Lake Zurich, Ill., November 30, 2015 – Global health care company Fresenius Kabi announced today it has introduced Dexmedetomidine Hydrochloride Injection in the United States. The drug is available immediately in 200mcg (base) per 2mL single dose vials.
Fresenius Kabi Dexmedetomidine Hydrochloride Injection was approved by the U.S. Food and Drug Administration in September. It is therapeutically equivalent to Precedex™.

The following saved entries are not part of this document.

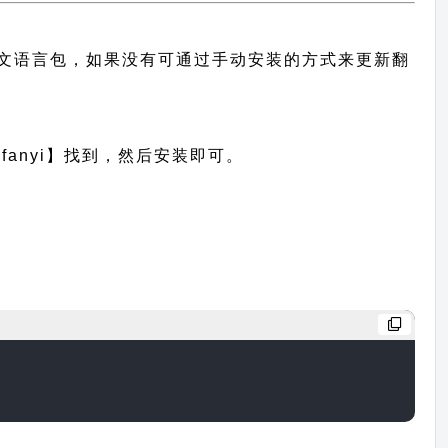
题的中文语言包，如果没有可通过手动安装的方式来更新翻
anyi】找到，然后安装即可。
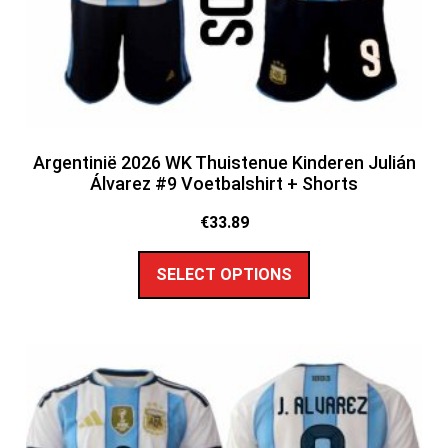
Argentinië 2026 WK Thuistenue Kinderen Julián
Álvarez #9 Voetbalshirt + Shorts
€
33.89
SELECT OPTIONS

“Dexmedetomidine is a welcome addition to our anesthesia portfolio, further enhancing the breadth and depth of the medications we provide for sedation in hospital and surgery-center settings,” said John Ducker, president and CEO of Fresenius Kabi USA.
Dexmedetomidine Hydrochloride Injection, a relatively selective alpha2-adrenergic agonist, is indicated for sedation of non-intubated patients prior to and/or during surgical and other procedures.
About Fresenius Kabi
Fresenius Kabi (www.fresenius-kabi.us) is a global health care company that specializes in medicines and technologies for infusion, transfusion and clinical nutrition. The company’s products and services are used to help care for critically and chronically ill patients. The company’s U.S. headquarters is in Lake Zurich, Illinois. The company’s global headquarters is in Bad Homburg, Germany.
Precedex™ is a registered trademark of Orion Corporation.